With the Federal Reserve recently boosting interest rates, low unemployment, and the stock market performing extremely well, Biz2Credit CEO Rohit Arora expects the trend for small business lending to continue trending upward for 2018.

“The economy is performing well on many different levels. Holiday retail sales were up, unemployment remains low, and salaries have gone up a notch,” stated Arora, who headed the research. “Businesses are anticipating that the tax form bill could help them, which gives potential borrowers more confidence to take risks. Meanwhile, lenders are closing deals and interest rates continue to trend upwards, which makes lending more profitable for them.”

For all of 2017, the online lending platform reported small business loan approval rates rose at larger institutions, such as banks and institutional lenders. Small banks approved 49% of the funding requests they received in December, the same percentage for November. For more than three years, regional and community banks have hovered at or around 49%. The last time they topped the half-way point was in October 2014, when approvals came in at 50.2%.

“SBA lending was strong throughout 2017, and small banks are among the most active lending partners,” added Arora, one of the nation’s leading experts in small business finance. “This bodes well as we enter a new year. It is helpful for young entrepreneurs, who might not have credit scores high enough for a traditional bank loan, that SBA-backed loans are available through big banks and smaller ones.”

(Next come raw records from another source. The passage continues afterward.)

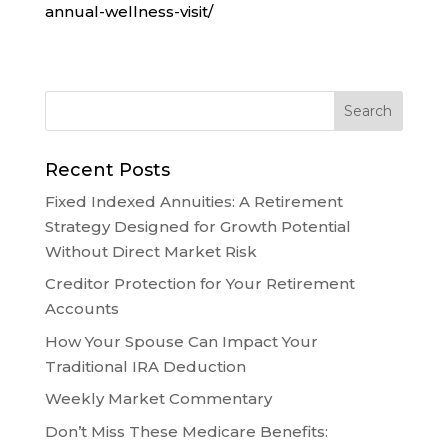
annual-wellness-visit/
Recent Posts
Fixed Indexed Annuities: A Retirement
Strategy Designed for Growth Potential
Without Direct Market Risk
Creditor Protection for Your Retirement
Accounts
How Your Spouse Can Impact Your
Traditional IRA Deduction
Weekly Market Commentary
Don’t Miss These Medicare Benefits:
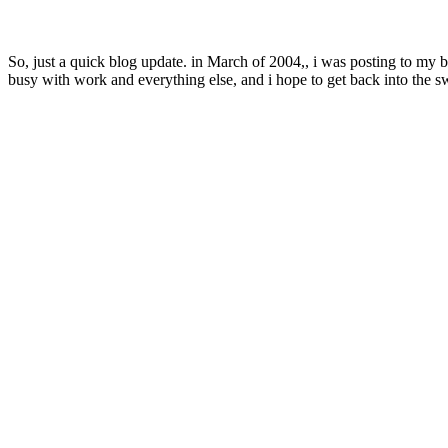
So, just a quick blog update. in March of 2004,, i was posting to my b
busy with work and everything else, and i hope to get back into the 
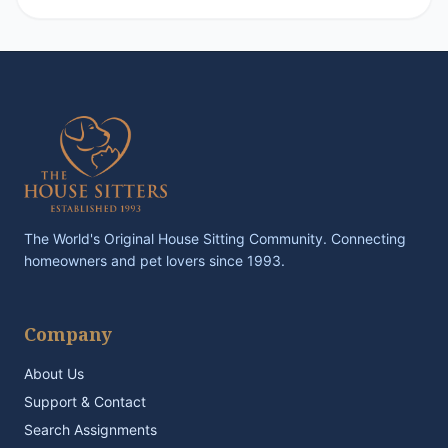
The World's Original House Sitting Community. Connecting
homeowners and pet lovers since 1993.
Company
About Us
Support & Contact
Search Assignments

Loan approval rates among alternative lenders in December dropped two-tenths of a percent to 56.7% after a slight gain in November. Alternative lenders include merchant cash advance companies. But approvals for the category declined every month except November, according to the Biz2Credit Index.

“With many traditional lenders willing to fund small businesses, alternative lenders are getting requests from lower quality borrowers,” Arora explained. “The solid economy makes consumers willing to spend and results in business optimism—especially for companies looking to expand.”

Loan approval rates at credit unions climbed one-tenth of a percent in December of 2017 as they approved 40.4% of loan applications last month. Just two months ago, in October, credit unions had hit a record low point for the category.

“Credit unions have a place in small business lending, but they have lost ground to banks both large and small and institutional lenders, who have become aggressive in the small business lending marketplace,” Arora added. “Banks and institutional lenders are reaping the benefits of incorporating financial technology (FinTech) into their operations. Credit unions lagged behind in technological upgrades, and it has hurt them over the past few years.”